La périurbanisation du territoire
Dans son étude sur l’histoire de la Seine-Saint-Denis, la professeure Annie Fourcaut met en avant l’imaginaire collectif pour aborder le sujet de cette banlieue, qui est qualifiée de « noire », « parce qu’il y a des chiffonniers, parce qu’il n’y a pas de route, parce que c’est du bidonville » (Fourcaut, 2002).
L’auteure évoque la « zone », qui est à l’origine une bande de terrain non constructible entourant les enceintes fortifiées de Paris, au pied de laquelle s’est développé un ensemble de constructions légères en périphérie de Paris. Entre 1860 et la fin du xixe siècle y vit une population mixte composée principalement de classes précaires et de classes ouvrières expulsées de Paris. Ce type de construction étant à proximité des bidonvilles « et parce qu’elle encercle Paris… la zone va devenir un thème très fort de l’imaginaire : la zone noire, la ceinture noire qui entoure Paris... » (Fourcaut, 2002).
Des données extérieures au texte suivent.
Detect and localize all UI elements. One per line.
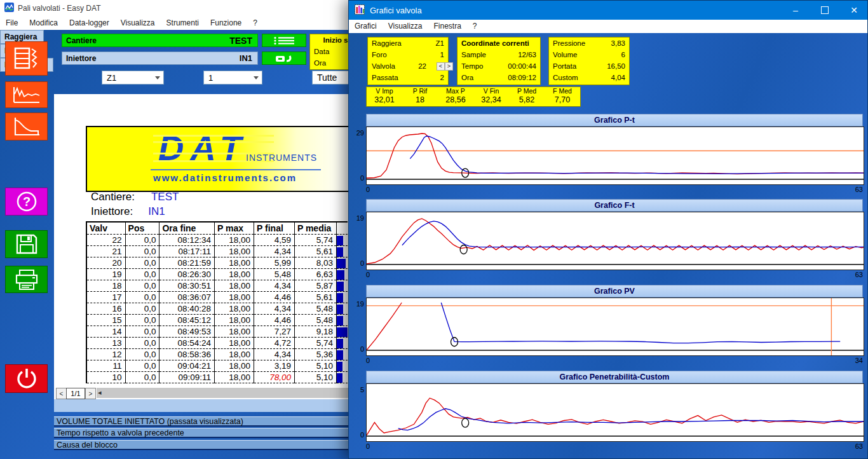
table-cell: 5,87 bbox=[294, 280, 336, 292]
panel-row-label: Raggiera bbox=[372, 38, 402, 49]
table-cell: 18,00 bbox=[215, 326, 254, 338]
page-next-button[interactable]: > bbox=[85, 388, 96, 399]
pmedia-bar-cell bbox=[337, 349, 348, 360]
table-row[interactable]: 110,009:04:2118,003,195,10 bbox=[86, 360, 348, 372]
table-row[interactable]: 120,008:58:3618,004,345,36 bbox=[86, 349, 348, 360]
table-header-bar-column bbox=[337, 222, 348, 235]
main-menu-item-funzione[interactable]: Funzione bbox=[205, 17, 247, 30]
table-row[interactable]: 140,008:49:5318,007,279,18 bbox=[86, 326, 348, 338]
pmedia-bar-cell bbox=[337, 360, 348, 372]
valvola-prev-button[interactable]: < bbox=[437, 62, 445, 71]
main-menu-item-file[interactable]: File bbox=[0, 17, 24, 30]
table-cell: 08:40:28 bbox=[159, 303, 215, 315]
table-header-pmax: P max bbox=[215, 222, 254, 235]
table-row[interactable]: 190,008:26:3018,005,486,63 bbox=[86, 269, 348, 280]
table-row[interactable]: 100,009:09:1118,0078,005,10 bbox=[86, 372, 348, 383]
decay-graph-button[interactable] bbox=[5, 113, 48, 140]
graph-panel-ft: Grafico F-t190063 bbox=[349, 199, 868, 282]
table-cell: 13 bbox=[86, 338, 125, 349]
graph-menu-item-visualizza[interactable]: Visualizza bbox=[383, 20, 428, 33]
graph-menu-item-[interactable]: ? bbox=[467, 20, 483, 33]
table-cell: 08:58:36 bbox=[159, 349, 215, 360]
y-axis-zero-label: 0 bbox=[349, 431, 364, 439]
report-table-button[interactable] bbox=[5, 41, 48, 76]
table-row[interactable]: 200,008:21:5918,005,998,03 bbox=[86, 257, 348, 269]
graph-menu-item-finestra[interactable]: Finestra bbox=[428, 20, 466, 33]
table-header-pmedia: P media bbox=[294, 222, 336, 235]
foro-select[interactable]: 1 bbox=[203, 71, 262, 85]
panel-row-value: 6 bbox=[621, 49, 625, 60]
help-button[interactable]: ? bbox=[5, 188, 48, 216]
line-graph-icon bbox=[12, 85, 41, 104]
panel-row-label: Foro bbox=[372, 49, 387, 60]
print-button[interactable] bbox=[5, 266, 48, 293]
ora-label: Ora bbox=[314, 57, 326, 69]
logo-instruments-text: INSTRUMENTS bbox=[246, 153, 317, 163]
table-row[interactable]: 130,008:54:2418,004,725,74 bbox=[86, 338, 348, 349]
pmedia-bar bbox=[337, 339, 343, 348]
table-row[interactable]: 210,008:17:1118,004,345,61 bbox=[86, 246, 348, 257]
main-menu-item-visualizza[interactable]: Visualizza bbox=[115, 17, 161, 30]
table-row[interactable]: 150,008:45:1218,004,465,48 bbox=[86, 315, 348, 326]
table-chart-icon bbox=[13, 46, 41, 71]
maximize-button[interactable] bbox=[810, 1, 839, 20]
valvola-next-button[interactable]: > bbox=[445, 62, 453, 71]
panel-title: Coordinate correnti bbox=[458, 38, 540, 49]
main-menu-item-datalogger[interactable]: Data-logger bbox=[64, 17, 115, 30]
table-row[interactable]: 170,008:36:0718,004,465,61 bbox=[86, 292, 348, 303]
minimize-button[interactable]: – bbox=[781, 1, 810, 20]
x-axis-min-label: 0 bbox=[366, 442, 370, 450]
main-menu-item-strumenti[interactable]: Strumenti bbox=[161, 17, 205, 30]
save-button[interactable] bbox=[5, 230, 48, 258]
iniettore-value: IN1 bbox=[240, 53, 257, 63]
x-axis-max-label: 63 bbox=[837, 186, 863, 193]
iniettore-field[interactable]: Iniettore IN1 bbox=[62, 51, 258, 65]
graph-window-titlebar[interactable]: Grafici valvola – ✕ bbox=[349, 1, 867, 20]
table-row[interactable]: 220,008:12:3418,004,595,74 bbox=[86, 235, 348, 246]
status-strip-2[interactable]: Causa del blocco bbox=[54, 440, 348, 450]
raggiera-select[interactable]: Z1 bbox=[102, 71, 164, 85]
unlock-button[interactable] bbox=[262, 51, 306, 65]
graph-menu-item-grafici[interactable]: Grafici bbox=[349, 20, 383, 33]
page-prev-button[interactable]: < bbox=[56, 388, 67, 399]
power-icon bbox=[15, 367, 39, 390]
pmedia-bar-cell bbox=[337, 315, 348, 326]
table-cell: 0,0 bbox=[125, 235, 159, 246]
pmedia-bar-cell bbox=[337, 257, 348, 269]
table-row[interactable]: 160,008:40:2818,004,345,48 bbox=[86, 303, 348, 315]
pmedia-bar bbox=[337, 305, 343, 314]
list-button[interactable] bbox=[262, 34, 306, 47]
power-exit-button[interactable] bbox=[5, 364, 48, 393]
horizontal-scrollbar[interactable]: ◂ bbox=[97, 388, 348, 398]
logo-underline bbox=[151, 169, 321, 170]
line-graph-button[interactable] bbox=[5, 81, 48, 108]
main-menu-item-modifica[interactable]: Modifica bbox=[24, 17, 64, 30]
series-pv-rossa bbox=[367, 303, 402, 350]
stat-label: Max P bbox=[438, 87, 473, 95]
status-strip-0[interactable]: VOLUME TOTALE INIETTATO (passata visuali… bbox=[54, 416, 348, 427]
y-axis-max-label: 5 bbox=[349, 386, 364, 394]
cursor-marker[interactable] bbox=[460, 245, 467, 254]
status-strip-1[interactable]: Tempo rispetto a valvola precedente bbox=[54, 428, 348, 438]
panel-row-value: 3,83 bbox=[611, 38, 625, 49]
stat-value: 28,56 bbox=[438, 95, 473, 105]
graph-window-title: Grafici valvola bbox=[370, 6, 422, 15]
stat-vimp: V Imp32,01 bbox=[367, 87, 402, 106]
main-menu-item-[interactable]: ? bbox=[247, 17, 263, 30]
stat-fmed: F Med7,70 bbox=[545, 87, 580, 106]
table-row[interactable]: 180,008:30:5118,004,345,87 bbox=[86, 280, 348, 292]
panel-row-value: 1 bbox=[440, 49, 444, 60]
x-axis-min-label: 0 bbox=[366, 186, 370, 193]
cursor-marker[interactable] bbox=[462, 418, 469, 427]
close-button[interactable]: ✕ bbox=[839, 1, 868, 20]
pmedia-bar bbox=[337, 373, 342, 383]
graph-title: Grafico Penetrabilità-Custom bbox=[366, 371, 863, 383]
table-cell: 18,00 bbox=[215, 360, 254, 372]
scroll-left-icon[interactable]: ◂ bbox=[98, 388, 102, 397]
table-cell: 18,00 bbox=[215, 338, 254, 349]
cantiere-label: Cantiere bbox=[62, 36, 229, 45]
series-penetrabilita-blu bbox=[398, 409, 864, 430]
cantiere-field[interactable]: Cantiere TEST bbox=[62, 34, 258, 47]
table-cell: 08:12:34 bbox=[159, 235, 215, 246]
table-cell: 18,00 bbox=[215, 280, 254, 292]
À la présence de cette « zone » s’ajoute également l’industrialisation massive. Le département de la Seine est en effet l’un des territoires les plus favorables au développement de l’industrialisation en raison de sa proximité avec Paris et de sa morphologie, caractérisée par de vastes étendues de plaines et de nombreux canaux. À l’origine, la majorité du territoire est rurale (à l’exception de Saint-Denis) et agricole ; les principales productions sont les céréales, les légumes, le bois, le poisson et la viande (Pousseur, s. d.). Les villes du département sont aussi rurales et petites, leur taille n’ayant évolué en raison des mesures de fermeture de Paris et du développement de l’industrie (Verges, 2007). À l’ère de l’industrialisation, la production doit s’étendre au maximum pour être rentable, et il apparaît donc nécessaire de déplacer la production à la périphérie des villes pour y installer des usines et des fabriques, marquant ainsi le début de la périurbanisation.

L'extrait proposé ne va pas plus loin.